Freezing your project as it progresses

During the planning phase of the project you want to specify as little as necessary and have TaskJuggler calculate the rest of the project variables. As the project progresses, more and more variables turn into constants. Whenever this happens, you should tell TaskJuggler about it. If you don't do this, TaskJuggler will assume that it has full freedom to pick these values and you will end up with a project plan that has nothing to do with the past part of the project. Especially when you have a fairly dense resource allocation, the plan will become very dynamic. Small changes in the plan can result in a significantly different scheduling result. The scheduling algorithm that is used by TaskJuggler is fairly complex and always tries to achieve the best possible result. It does not know that you have scheduled the project before and expect a similar result after the changes. The result is always correct according to the specification you have entered, but it can differ a lot even after fairly small changes. That is why you have to tell TaskJuggler when scheduled values have become reality and are no longer flexible.
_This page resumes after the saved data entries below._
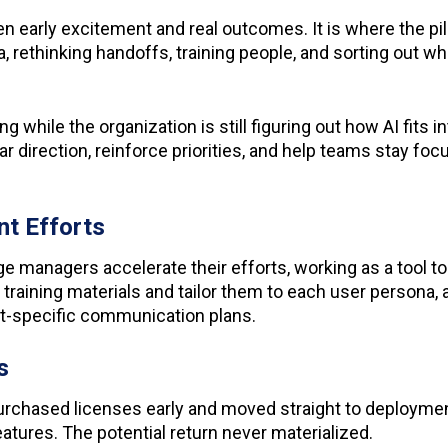
 early excitement and real outcomes. It is where the pilo
 rethinking handoffs, training people, and sorting out wha
 while the organization is still figuring out how AI fits 
r direction, reinforce priorities, and help teams stay fo
nt Efforts
nge managers accelerate their efforts, working as a tool 
 training materials and tailor them to each user persona,
nt-specific communication plans.
ts
rchased licenses early and moved straight to deployment.
tures. The potential return never materialized.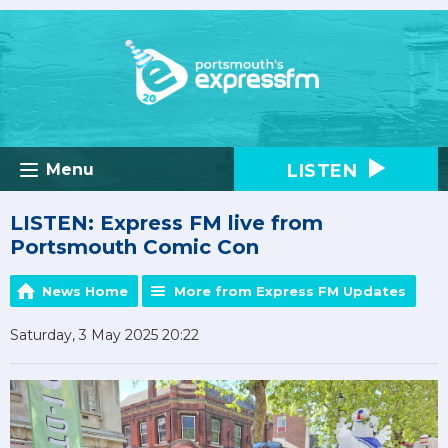
LISTEN
Menu
LISTEN: Express FM live from
Portsmouth Comic Con
News Home
More from Express FM Updates
Saturday, 3 May 2025 20:22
Once a task has been completed it is a good idea to remove the allocation statements from this task to prevent accidental resource allocations when the bookings don't exactly sum-up to the required effort. If you have specified all work on a task by bookings, you could also remove any hardcoded start and end dates as well as dependencies, but this is not required. You just have overspecified the task. In case you have made contradicting statements, TaskJuggler will issue an error message. This is for example the case when you have a fixed start date and a booking that starts earlier than this start date.

In general it is perfectly ok to overspecify your project. For example, you can have a fixed start date on a task as well as a start dependency. As long as they don't contradict each other, they can peacefully live together and you can use them as additional check points.

The following example contains the minimal elements to freeze your project as it progresses.


project prj  "Project" "1.0" 2000-01-01-0:00-CET - 2000-03-01-0:00-CET {
  timezone "CET"
  now 2000-01-08
  scenario plan "Plan" {
    projection { strict }
  }
}

resource r "Resource"

task t "Task" {
  start 2000-01-01
  effort 10d
  allocate r
}

# Include the data from previous scheduling run.
# We assume that the exported data has been frozen.
# By importing it, we make sure they don't get changed any more.
include "CompletedWork.tji"

# Export only bookings for 1st week as resource supplements
export "CompletedWork.tji" {
  start 2000-01-01
  end 2000-01-08
  properties bookings
  hideresource 0
}


The now property is only used to illustrate that we want to freeze the project one week after it got started. The scenario definition is necessary to switch the scheduler into projection mode. It will then assume that all resource allocations prior to the current date have been specified. It will only allocate resources after that date on its own. The export report outputs all allocations for the time prior to the current date. These are either the allocations generated by the scheduler or the ones that are provided in the included file. But keep in mind that the scheduler only generates allocations after the current date. So, when you start the project with an empty include file, you need to set the now date to the start of the project. Even though the include file gets rewritten every time you regenerate the reports, changes you have made in this file will not get lost. TaskJuggler will always include the current version prior to rewriting the file with potentially extended information. Therefore it is possible to start with a generated version of the allocations and then modify them to reflect what really happened.